Timeline: Because of her improvement, Hallie’s daughter feels her mother might enjoy the local specialized adult daycare program. The first time they attend, Hallie was withdrawn and refused to participate in any activities—even drawing. The activities director, Celena, tried to engage Hallie in a conversation but she just smiled and asked where her mother is. Celana asked Hallie to tell her about her mother, but she didn’t (or couldn’t) answer.

When Hallie’s daughter came to pick up her mom, the daycare center administrator reported that Hallie didn’t participate in any activities and wouldn’t budge from her recliner—even to use the bathroom. The activities direct feels that, with some gentle encouragement, Hallie will begin to participate in activities. She reported her observations and concerns to the facility administrator.

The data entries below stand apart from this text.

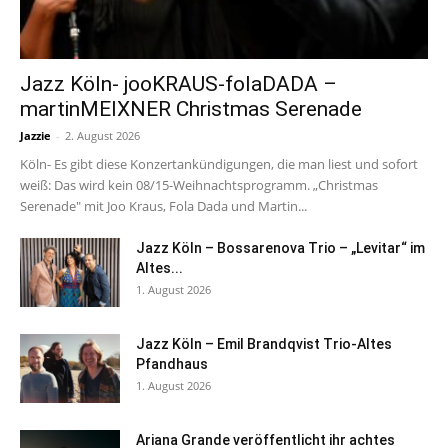
Jazz Köln- jooKRAUS-folaDADA –
martinMEIXNER Christmas Serenade
Jazzie
-
2. August 2026
Köln- Es gibt diese Konzertankündigungen, die man liest und sofort
weiß: Das wird kein 08/15-Weihnachtsprogramm. „Christmas
Serenade" mit Joo Kraus, Fola Dada und Martin...
Jazz Köln – Bossarenova Trio – „Levitar“ im
Altes...
1. August 2026
Jazz Köln – Emil Brandqvist Trio-Altes
Pfandhaus
1. August 2026
Ariana Grande veröffentlicht ihr achtes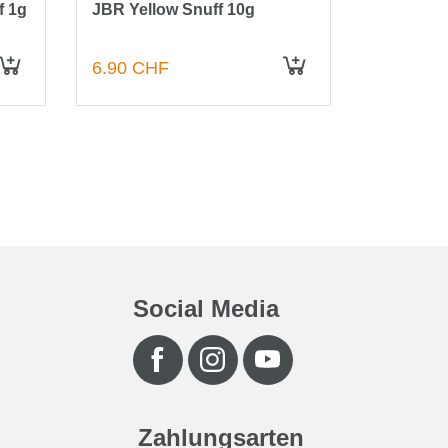
f 1g
JBR Yellow Snuff 10g
JBR W
6.90 CHF
6.90 CH
IN DEN WARENKORB
IN DEN WARENKORB
Social Media
Zahlungsarten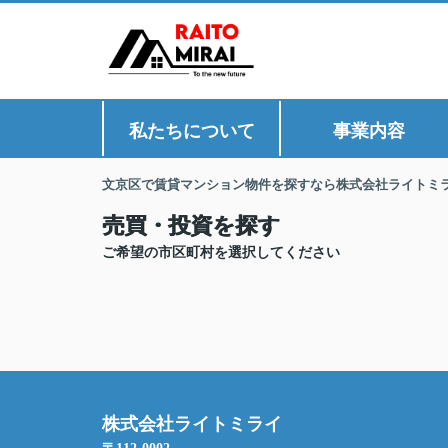
私たちについて
事業内容
文京区で賃貸マンション物件を探すなら株式会社ライトミ
売買・投資を探す
ご希望の市区町村を選択してください
株式会社ライトミライ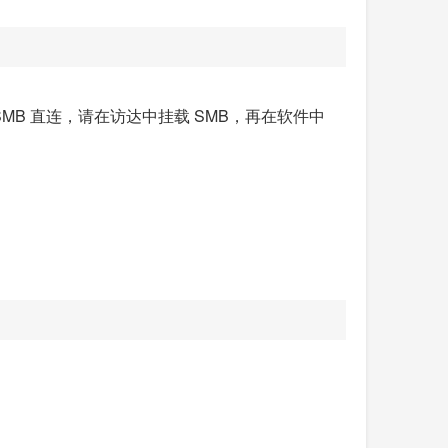
支持 SMB 直连，请在访达中挂载 SMB，再在软件中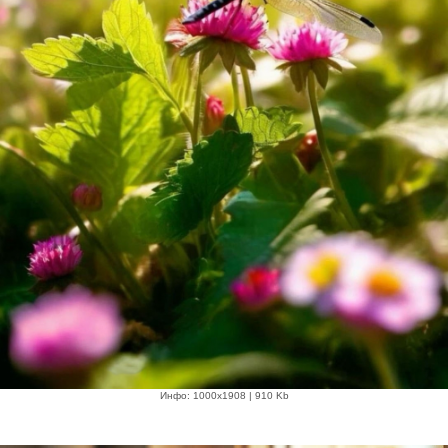
Инфо: 1000х1908 | 910 Kb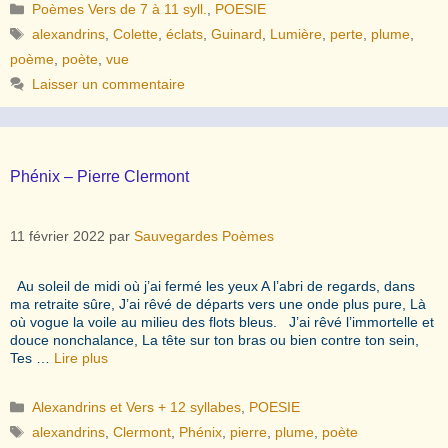
Catégories
Poèmes Vers de 7 à 11 syll.
,
POESIE
Étiquettes
alexandrins
,
Colette
,
éclats
,
Guinard
,
Lumière
,
perte
,
plume
,
poème
,
poète
,
vue
Laisser un commentaire
Phénix – Pierre Clermont
11 février 2022
par
Sauvegardes Poèmes
Au soleil de midi où j’ai fermé les yeux A l’abri de regards, dans
ma retraite sûre, J’ai rêvé de départs vers une onde plus pure, Là
où vogue la voile au milieu des flots bleus. J’ai rêvé l’immortelle et
douce nonchalance, La tête sur ton bras ou bien contre ton sein,
Tes …
Lire plus
Catégories
Alexandrins et Vers + 12 syllabes
,
POESIE
Étiquettes
alexandrins
,
Clermont
,
Phénix
,
pierre
,
plume
,
poète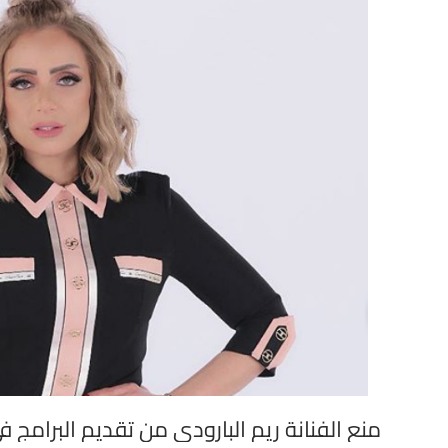
منع الفنانة ريم البارودي من تقديم البرامج 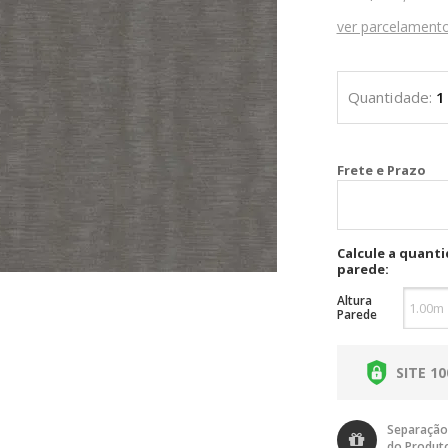
ver parcelament
Cal
Calcule a quant
parede:
Altura
Parede
SITE 1
Separação
do Produt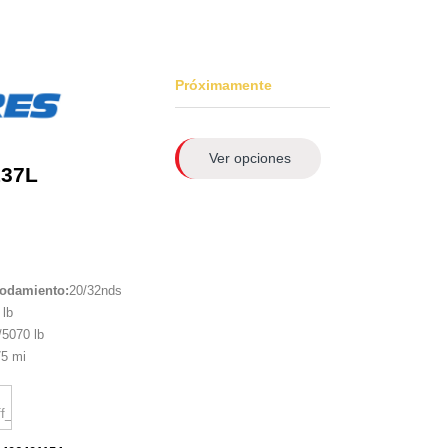
Próximamente
Ver opciones
137L
rodamiento:
20/32nds
lb
5070 lb
5 mi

Intervention: The staff discussed Hallie’s situation after the center closed that afternoon. The administrator asked Jeni, a registered nurse, to assess Hallie in the morning—to spend some time with her and try to draw her out. Hallie’s daughter is also a nurse, and the administrator thinks that Hallie may be comfortable talking to a nurse. When Hallie arrives the next day, Jeni, using her dementia-specific training, approaches Hallie from the front, introduces herself, sits beside her, and offers her hand, which Hallie takes. She asks about Hallie’s daughter and says that she too is a nurse. She tries to engage Hallie in a general conversation, but without success.

Hallie is very quiet and seems confused. She asks Jeni where she is and again asks for her mother. Jeni makes sure Hallie is comfortable, quietly assesses her hearing and vision, and makes sure Hallie is able to understand English. Finally, after some quiet back and forth, Hallie admits that she’s scared. Jeni asks her why and she says she is scared because she can’t remember things. This provides staff with the information they need to design activities that will help Hallie feel more comfortable at day care.

Discussion: It is normal for a person to feel uncomfortable in a new social situation. This is especially true for a person with memory problems. Hallie is new to adult daycare, in a new living situation, and new to Florida. The transition has been difficult for her. The staff acknowledge Hallie’s fears and make sure to support and educate Hallie’s family caregivers.

Hallie has many positive things going for her, considering the severity of her stroke. Her vision is good, she has a good sense of humor, she enjoys drawing, and she eats just about anything you put in front of her. Staff members learn that Hallie isn’t fond of physical activity but is able to concentrate on her intricate drawings for long periods of time. She also likes TV. They design a program of activities that focuses on art, drawing, and painting. They encourage her to participate in the exercise class, which she does reluctantly. Eventually, the activities director realizes that Hallie does better with one-on-one exercise. 

Client Perspective: Hallie tells her daughter that she doesn’t want to go to “that place” although she isn’t able to articulate what she means. Her daughter encourages Hallie to go again, telling her that they are having hamburgers for lunch. Hallie says she is OK with that and agrees to attend adult daycare again.